Nonato v Fudolin (2015) A.C. No. 10138, June 16, 2015

Fact: The complainant alleged that his father, the late Restituto Nonato (Restituto), was the duly registered owner of a property that became the subject of ejectment proceedings filed by Restituto against Anselmo Tubongbanua ( Anselmo), before the MTC. The complainant alleged that although his father Restituto paid the respondent his acceptance fees, no formal retainer agreement was executed. The respondent also did not issue any receipts for the acceptance fees paid. The complainant asserted that during the pendency of the ejectment proceedings before the MTC, the respondent failed to fully inform his father Restituto of the status and developments in the case. Restituto could not contact the respondent despite his continued efforts. The respondent also failed to furnish Restituto copies of the pleadings, motions and other documents filed with the court. Thus, Restituto and the complainant were completely left in the dark regarding the status of their case. After an exchange of initial pleadings in the ejectment proceedings, the MTC ordered the parties to submit their respective position papers. Since neither party complied with the court’s directive, the MTC dismissed the complaint. The respondent filed a motion for reconsideration from the order of dismissal. He justified his failure to file the position paper by arguing that he misplaced the case records, adding that he was also burdened with numerous other cases.
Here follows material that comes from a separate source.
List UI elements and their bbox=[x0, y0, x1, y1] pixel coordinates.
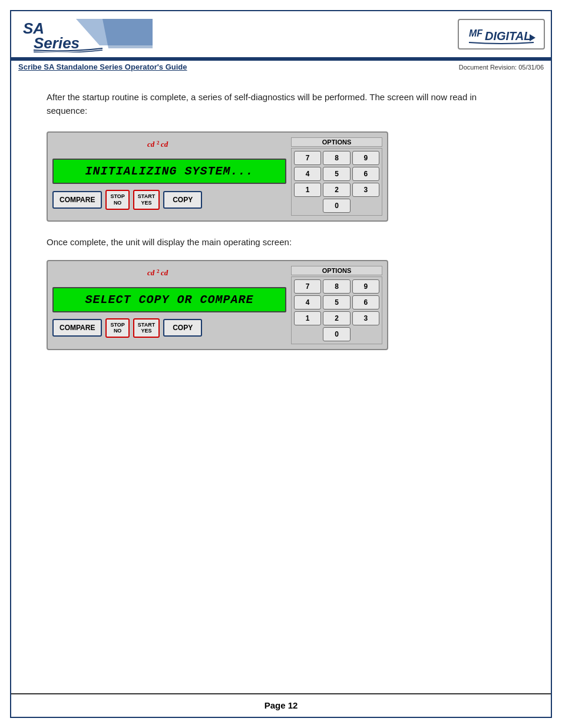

The MTC denied the motion. Because of the patent negligence, the complainant informed the respondent that his failure to file the position paper could be a ground for his disbarment. Furthermore, the complainant, without the respondent’s intervention, entered into an oral extrajudicial compromise with the daughter of defendant Anselmo. In 2007, the respondent wrote the complainant and apologized for his repeated failure to communicate with him. He reasoned out that he failed to file the position paper due to his poor health. He also claimed that he had suffered a stroke and had become partially blind, which caused the delay in the preparation of the pleadings in the ejectment case. The Investigating Commissioner recommended the respondent’s suspension for one (1) month from the practice of law.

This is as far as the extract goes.